Becoming an artist was not his original plan, the artist has said. But after graduating in 2018, he took up drawing and found himself earning a following for his art on Instagram; soon, fans began to inquire about making purchases. He is slated to appear at the Independent Art Fair in New York with London’s Cob Gallery, and he has a show planned with Massimo De Carlo in Paris.
—Vivienne Chow
Sayre Gomez
Untitled Landscape (2018)
Auction: Phillips London, 20th Century and Contemporary Art Day Sale, March 8, 2024
Estimate: £40,000 to £60,000 ($51,000 to $76,000)

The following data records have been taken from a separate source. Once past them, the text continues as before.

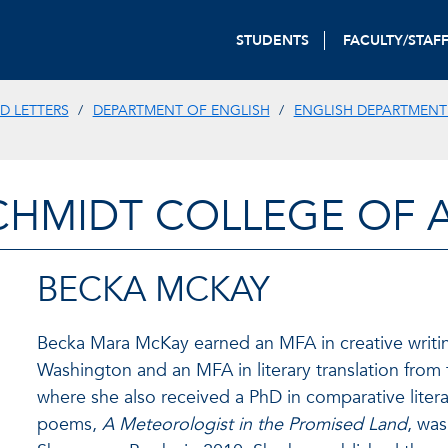
STUDENTS
FACULTY/STAF
D LETTERS
DEPARTMENT OF ENGLISH
ENGLISH DEPARTMENT
CHMIDT COLLEGE OF A
BECKA MCKAY
Becka Mara McKay earned an MFA in creative writin
Washington and an MFA in literary translation from 
where she also received a PhD in comparative literat
poems,
A Meteorologist in the Promised Land
, wa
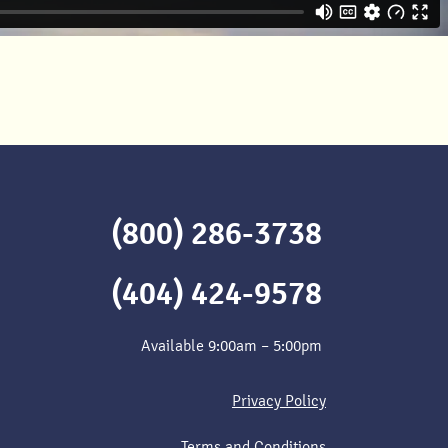
(800) 286-3738
(404) 424-9578
Available 9:00am – 5:00pm
Privacy Policy
Terms and Conditions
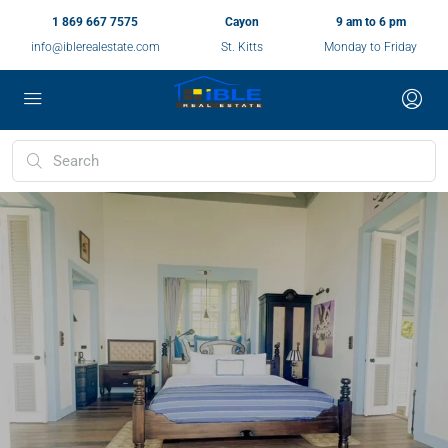
1 869 667 7575
Cayon
9 am to 6 pm
info@iblerealestate.com
St. Kitts
Monday to Friday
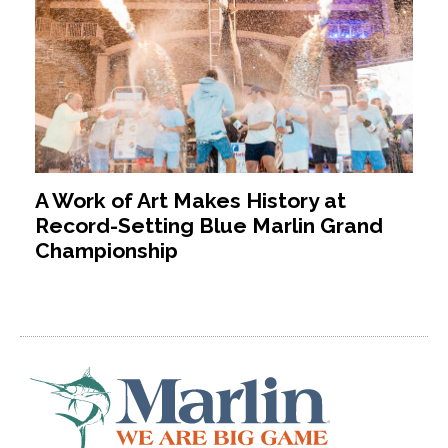
A Work of Art Makes History at
Record-Setting Blue Marlin Grand
Championship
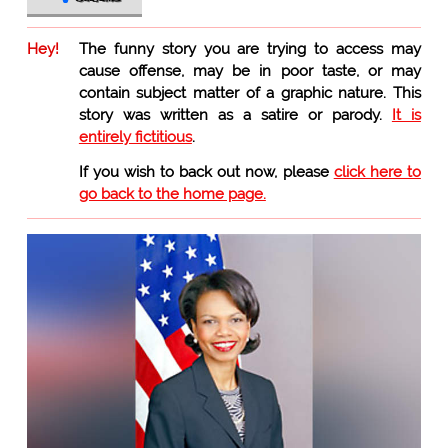
Hey!
The funny story you are trying to access may
cause offense, may be in poor taste, or may
contain subject matter of a graphic nature. This
story was written as a satire or parody.
It is
entirely fictitious
.
If you wish to back out now, please
click here to
go back to the home page.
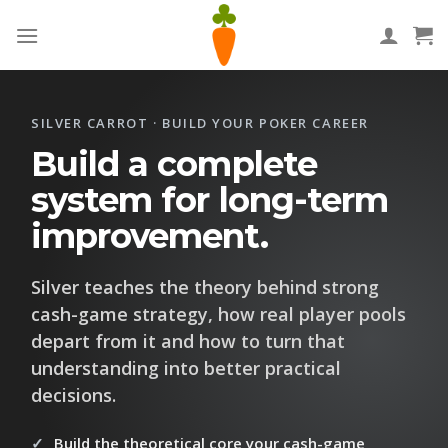
Skip
to
content
SILVER CARROT · BUILD YOUR POKER CAREER
Build a complete
system for long-term
improvement.
Silver teaches the theory behind strong
cash-game strategy, how real player pools
depart from it and how to turn that
understanding into better practical
decisions.
Build the theoretical core your cash-game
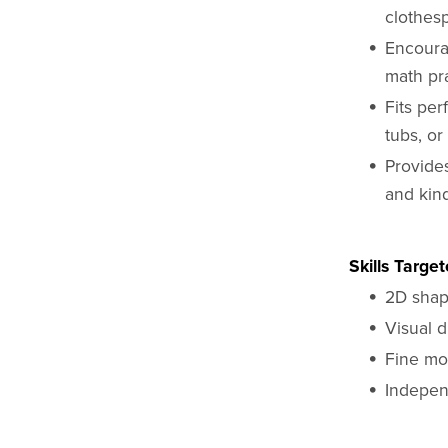
clothes
Encoura
math pr
Fits pe
tubs, or
Provide
and kin
Skills Targe
2D shap
Visual d
Fine mo
Indepen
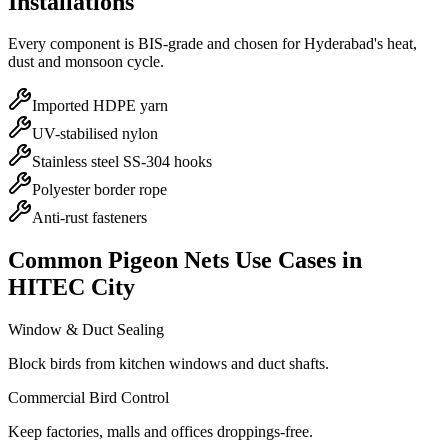
Installations
Every component is BIS-grade and chosen for Hyderabad's heat,
dust and monsoon cycle.
Imported HDPE yarn
UV-stabilised nylon
Stainless steel SS-304 hooks
Polyester border rope
Anti-rust fasteners
Common
Pigeon Nets
Use Cases in
HITEC City
Window & Duct Sealing
Block birds from kitchen windows and duct shafts.
Commercial Bird Control
Keep factories, malls and offices droppings-free.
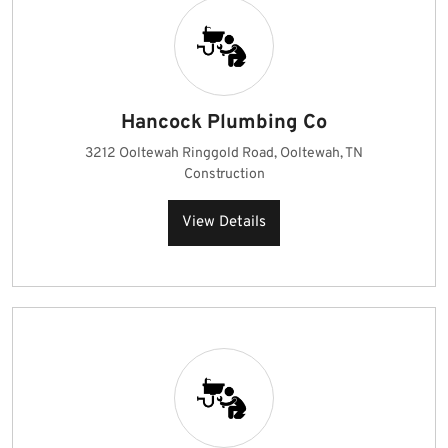
Hancock Plumbing Co
3212 Ooltewah Ringgold Road, Ooltewah, TN
Construction
View Details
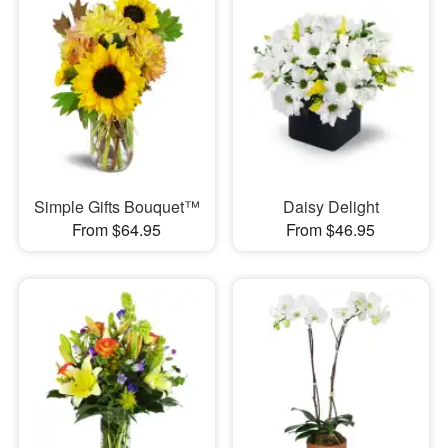
Simple Gifts Bouquet™
Daisy Delight
From $64.95
From $46.95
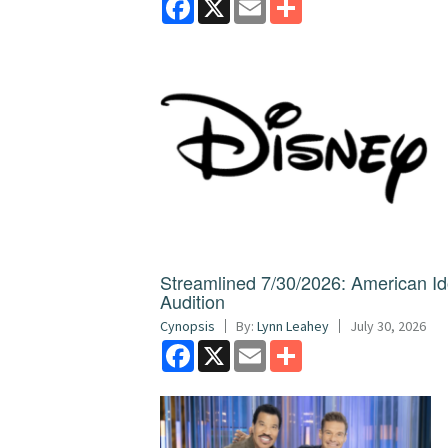
Streamlined 7/30/2026: American I
Audition
Cynopsis
By:
Lynn Leahey
July 30, 2026
Facebook
X
Email
Share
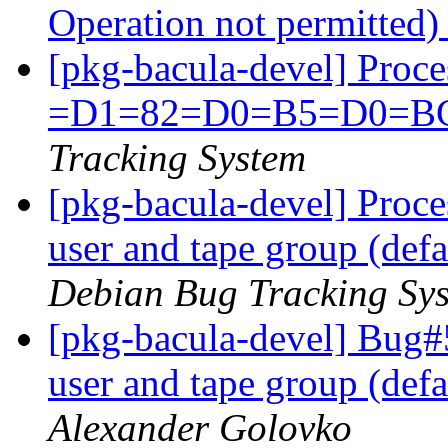
Operation not permitted
[pkg-bacula-devel] Proc
=D1=82=D0=B5=D0=B
Tracking System
[pkg-bacula-devel] Proce
user and tape group (def
Debian Bug Tracking Sy
[pkg-bacula-devel] Bug#
user and tape group (def
Alexander Golovko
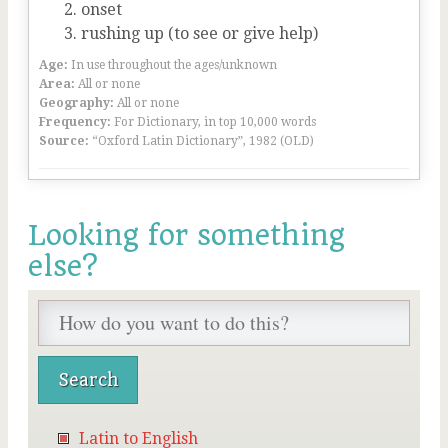
onset
rushing up (to see or give help)
Age:
In use throughout the ages/unknown
Area:
All or none
Geography:
All or none
Frequency:
For Dictionary, in top 10,000 words
Source:
“Oxford Latin Dictionary”, 1982 (OLD)
Looking for something
else?
Latin to English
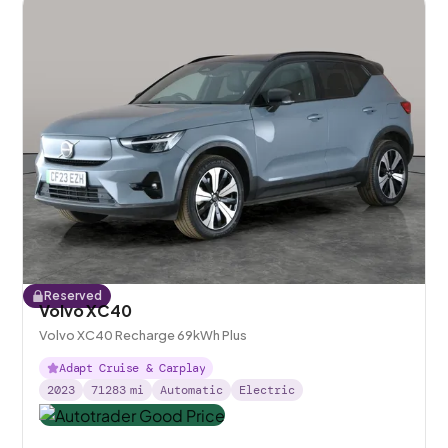
Reserved
Volvo XC40
Volvo XC40 Recharge 69kWh Plus
Adapt Cruise & Carplay
2023
71283
mi
Automatic
Electric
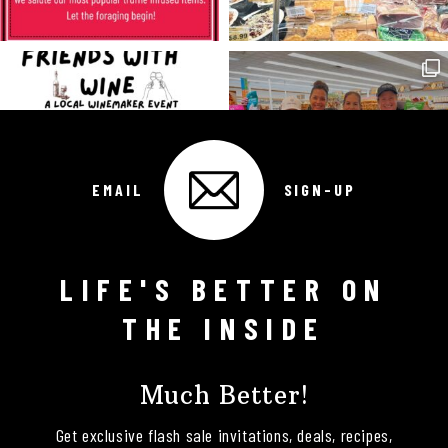
EMAIL
SIGN-UP
LIFE'S BETTER ON
Follow on Instagram
THE INSIDE
Much Better!
Get exclusive flash sale invitations, deals, recipes,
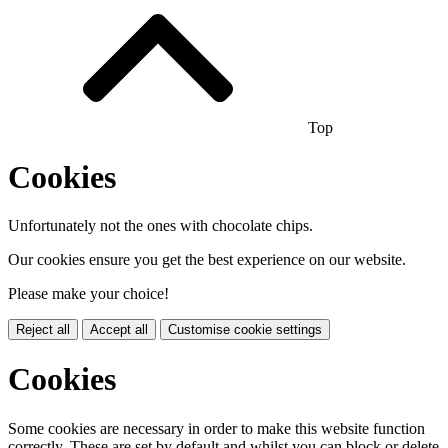
Top
Cookies
Unfortunately not the ones with chocolate chips.
Our cookies ensure you get the best experience on our website.
Please make your choice!
Reject all
Accept all
Customise cookie settings
Cookies
Some cookies are necessary in order to make this website function
correctly. These are set by default and whilst you can block or delete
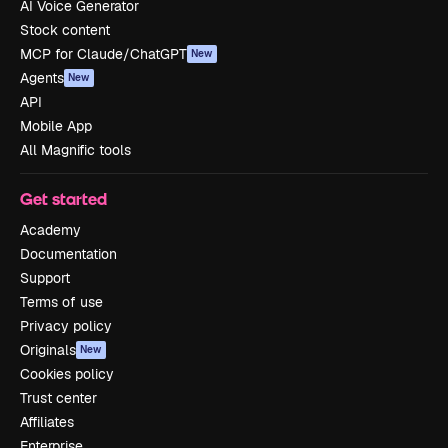
AI Voice Generator
Stock content
MCP for Claude/ChatGPT
New
Agents
New
API
Mobile App
All Magnific tools
Get started
Academy
Documentation
Support
Terms of use
Privacy policy
Originals
New
Cookies policy
Trust center
Affiliates
Enterprise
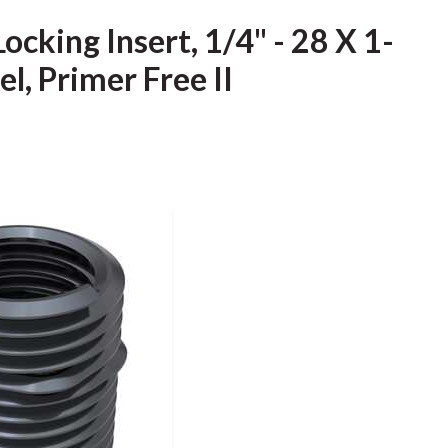
ocking Insert, 1/4" - 28 X 1-
el, Primer Free II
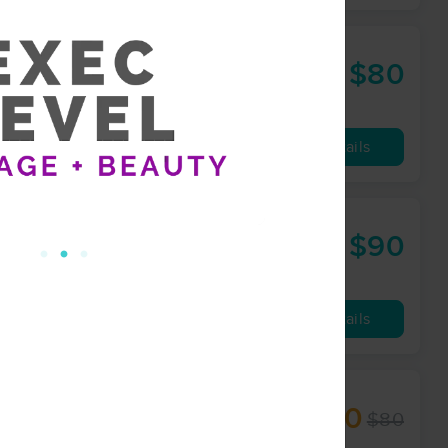
$80
60 min
from
Availability
Details
$90
60 min
from
Availability
Details
$60
$80
60 min
from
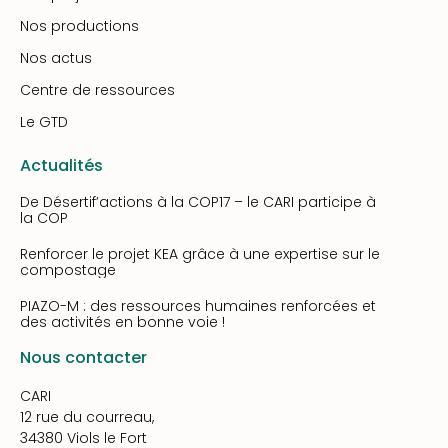
Nos productions
Nos actus
Centre de ressources
Le GTD
Actualités
De Désertif’actions à la COP17 – le CARI participe à
la COP
Renforcer le projet KEA grâce à une expertise sur le
compostage
PIAZO-M : des ressources humaines renforcées et
des activités en bonne voie !
Nous contacter
CARI
12 rue du courreau,
34380 Viols le Fort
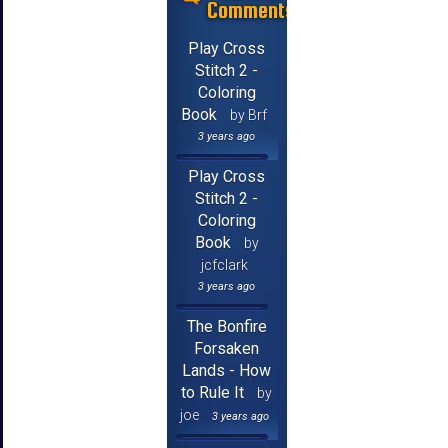
Comments
Play Cross
Stitch 2 -
Coloring
Book
by Brf
3 years ago
Play Cross
Stitch 2 -
Coloring
Book
by
jcfclark
3 years ago
The Bonfire
Forsaken
Lands - How
to Rule It
by
joe
3 years ago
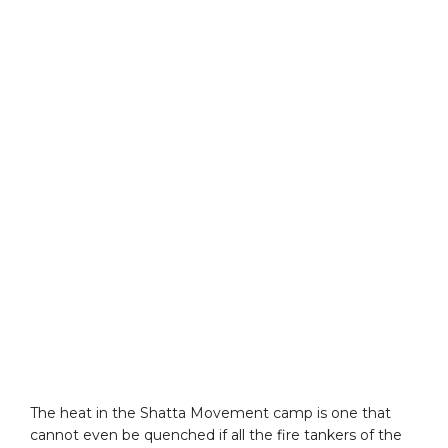
The heat in the Shatta Movement camp is one that
cannot even be quenched if all the fire tankers of the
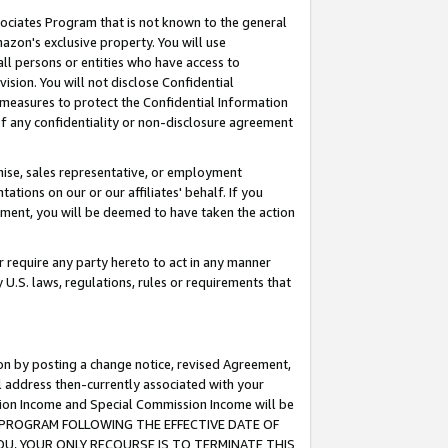
ssociates Program that is not known to the general
azon's exclusive property. You will use
ll persons or entities who have access to
ision. You will not disclose Confidential
e measures to protect the Confidential Information
s of any confidentiality or non-disclosure agreement
chise, sales representative, or employment
ations on our or our affiliates' behalf. If you
reement, you will be deemed to have taken the action
or require any party hereto to act in any manner
y U.S. laws, regulations, rules or requirements that
ion by posting a change notice, revised Agreement,
l address then-currently associated with your
ssion Income and Special Commission Income will be
TES PROGRAM FOLLOWING THE EFFECTIVE DATE OF
OU, YOUR ONLY RECOURSE IS TO TERMINATE THIS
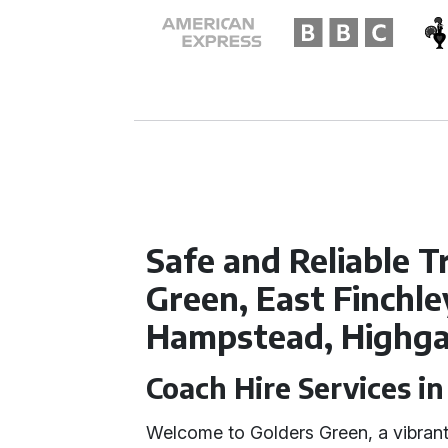
Safe and Reliable T
Green, East Finchl
Hampstead, Highg
Coach Hire Services i
Welcome to Golders Green, a vibrant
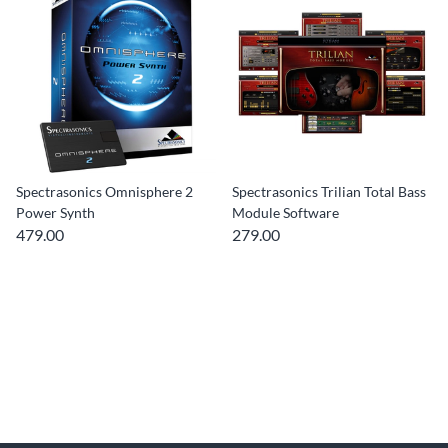
Spectrasonics Omnisphere 2
Spectrasonics Trilian Total Bass
Power Synth
Module Software
479.00
279.00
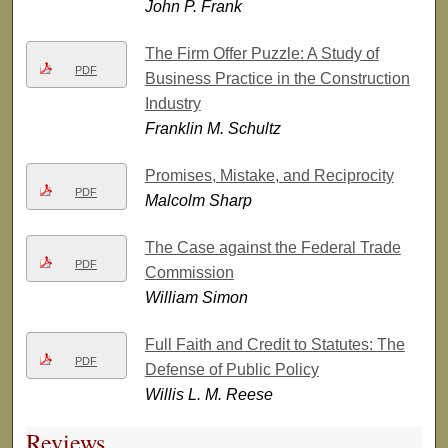
John P. Frank
The Firm Offer Puzzle: A Study of
PDF
Business Practice in the Construction
Industry
Franklin M. Schultz
Promises, Mistake, and Reciprocity
PDF
Malcolm Sharp
The Case against the Federal Trade
PDF
Commission
William Simon
Full Faith and Credit to Statutes: The
PDF
Defense of Public Policy
Willis L. M. Reese
Reviews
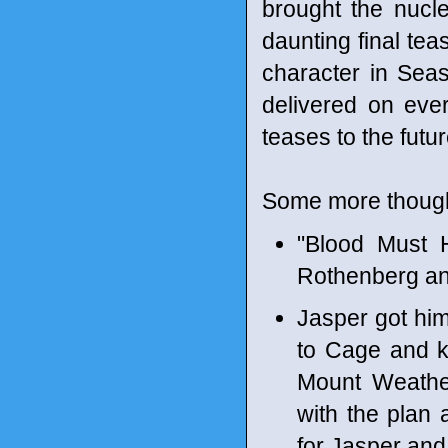
brought the nucl
daunting final te
character in Seas
delivered on every
teases to the futur
Some more though
"Blood Must 
Rothenberg an
Jasper got him
to Cage and ki
Mount Weather
with the plan
for Jasper an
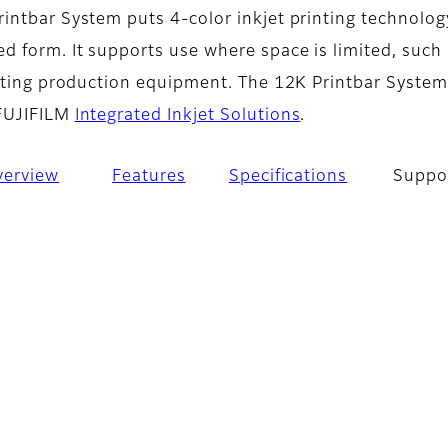
intbar System puts 4-color inkjet printing technolog
d form. It supports use where space is limited, such
isting production equipment. The 12K Printbar System 
 FUJIFILM
Integrated Inkjet Solutions
.
verview
Features
Specifications
Suppo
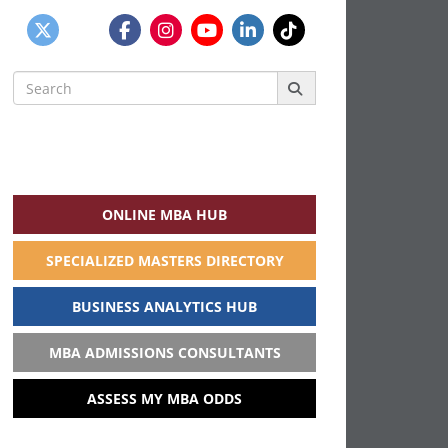
Search
for:
ONLINE MBA HUB
SPECIALIZED MASTERS DIRECTORY
BUSINESS ANALYTICS HUB
MBA ADMISSIONS CONSULTANTS
ASSESS MY MBA ODDS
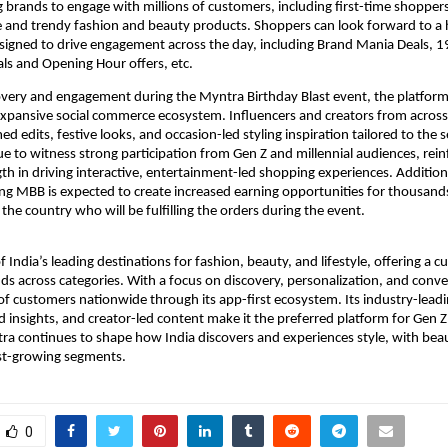
ng brands to engage with millions of customers, including first-time shoppers,
 and trendy fashion and beauty products. Shoppers can look forward to a 
esigned to drive engagement across the day, including Brand Mania Deals, 1
ls and Opening Hour offers, etc.
overy and engagement during the Myntra Birthday Blast event, the platform 
 expansive social commerce ecosystem. Influencers and creators from across
ed edits, festive looks, and occasion-led styling inspiration tailored to the 
e to witness strong participation from Gen Z and millennial audiences, reinf
th in driving interactive, entertainment-led shopping experiences. Additional
g MBB is expected to create increased earning opportunities for thousands 
the country who will be fulfilling the orders during the event.
 India’s leading destinations for fashion, beauty, and lifestyle, offering a cu
ds across categories. With a focus on discovery, personalization, and conv
 of customers nationwide through its app-first ecosystem. Its industry-leadi
 insights, and creator-led content make it the preferred platform for Gen Z 
a continues to shape how India discovers and experiences style, with beau
est-growing segments.
0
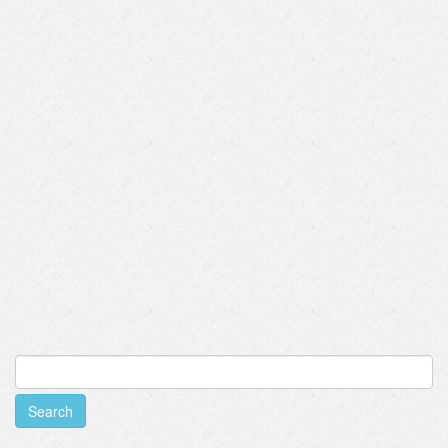
Search
for:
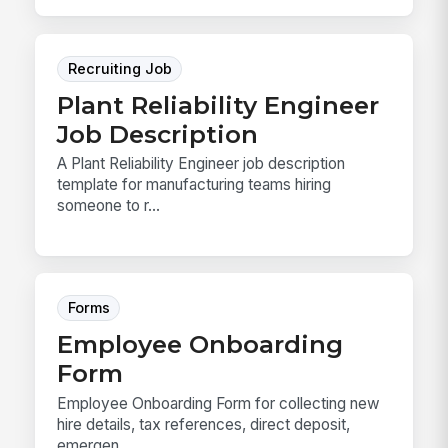
Recruiting Job
Plant Reliability Engineer
Job Description
A Plant Reliability Engineer job description
template for manufacturing teams hiring
someone to r...
Forms
Employee Onboarding
Form
Employee Onboarding Form for collecting new
hire details, tax references, direct deposit,
emergen...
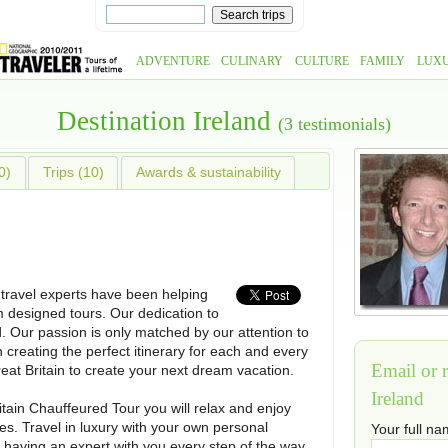
ADVENTURE
CULINARY
CULTURE
FAMILY
LUX
Destination Ireland
(3 testimonials)
0)
Trips (10)
Awards & sustainability
 travel experts have been helping
m designed tours. Our dedication to
. Our passion is only matched by our attention to
n creating the perfect itinerary for each and every
Email or r
reat Britain to create your next dream vacation.
Ireland
itain Chauffeured Tour you will relax and enjoy
es. Travel in luxury with your own personal
Your full n
 having an expert with you every step of the way.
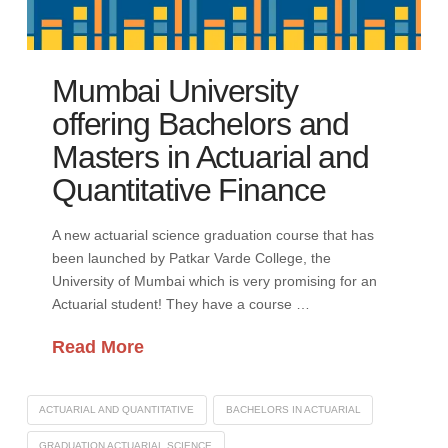
Mumbai University
offering Bachelors and
Masters in Actuarial and
Quantitative Finance
A new actuarial science graduation course that has
been launched by Patkar Varde College, the
University of Mumbai which is very promising for an
Actuarial student! They have a course …
Read More
ACTUARIAL AND QUANTITATIVE
BACHELORS IN ACTUARIAL
GRADUATION ACTUARIAL SCIENCE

Sold for: £190,500 ($240,000)
A new auction record was set for Los Angeles-based artist Sayre Gomez with this acrylic painting of a polluted magenta sunset in L.A., as seen through what appears to be a screened-in window. The work more than tripled its high estimate, selling for a cool £240,000, which comes on the heels of his work Roofing Tar selling for $90,000 at Jimmy Iovine’s charity sale with Sotheby’s during Frieze L.A. this year (that was just above his previous auction record of $88,900).
The piece is one of Gomez’s “X-scapes,” which exaggerate the urban landscape of L.A. by employing the stencils and airbrushing techniques used on Hollywood sets. Avery Semjen, the house’s head of the “New Now” auctions in New York, said that the new record is “a testament to the increasing preference for landscape art and Gomez’s rising influence within the genre.” She added, “Gomez’s photorealist paintings blend together L.A.’s natural beauty with its gritty urban landscape—think strip-mall nail salons and junkyards. Exhibited globally, his art challenges our perceptions of realism and depth, capturing the essence of modernity with striking precision.”
— Annie Armstrong
Théo van Rysselberghe
À l’ombre des pins (Agay) or Sous les pins (Agay) (1905)
Auction: Sotheby’s London, Modern and Contemporary Art Day Auction, March 7, 2024
Estimate: £400,000 to £600,000 ($510,000 to $766,000)
Sold for: £1.38 million (about $1.75 million)
Working at the same time as Seurat, Pissarro, and Matisse, Théo van Rysselberghe may be one of the lesser-know Neo-Impressionist painters, but if the sale of À l’ombre at more than double its high estimate is any indication, the Belgian painter may be getting his belated due. Since it was acquired in 1916, the work has hit the auction block several times, selling to a private collection most recently for £76,300 at Christie’s in 1998, which adjusts to about £168,000 GBP (about $214,000) today.
The artist’s current auction record is $9.1 million, for the Pointillist piece Barques de pêche–Méditerranée, which was achieved in 2020 at Christie’s. This painting, of two women bathing on the Mediterranean seaside, was made later in the artist’s career, when he had transitioned into a softer form of Impressionism.